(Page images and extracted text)
- Opening Delimiter -
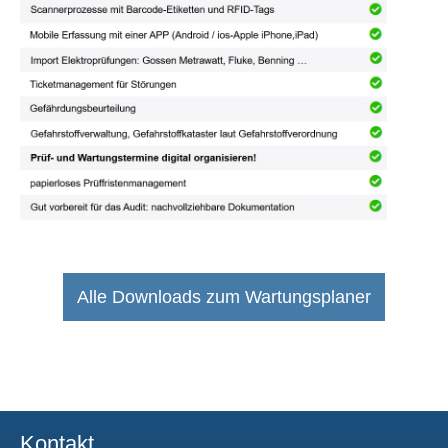
Alle Downloads zum Wartungsplaner
Kontakt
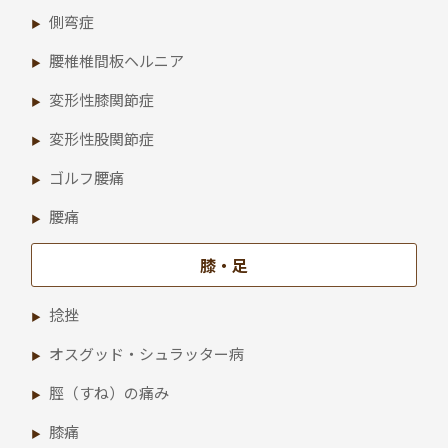
側弯症
腰椎椎間板ヘルニア
変形性膝関節症
変形性股関節症
ゴルフ腰痛
腰痛
膝・足
捻挫
オスグッド・シュラッター病
脛（すね）の痛み
膝痛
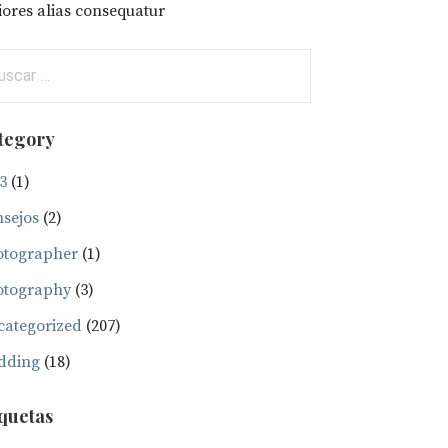
ores alias consequatur
car:
tegory
3
(1)
sejos
(2)
otographer
(1)
otography
(3)
ategorized
(207)
dding
(18)
iquetas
- Closing Delimiter -
In the copy, each entry above must match exactly, and no picture may be carried over.

Alle Downloads zum Wartungsplaner
Kontakt
側弯症
腰椎椎間板ヘルニア
変形性膝関節症
変形性股関節症
ゴルフ腰痛
腰痛
膝・足
捻挫
オスグッド・シュラッター病
脛（すね）の痛み
膝痛
ores alias consequatur
car:
tegory
3
(1)
sejos
(2)
otographer
(1)
otography
(3)
ategorized
(207)
dding
(18)
iquetas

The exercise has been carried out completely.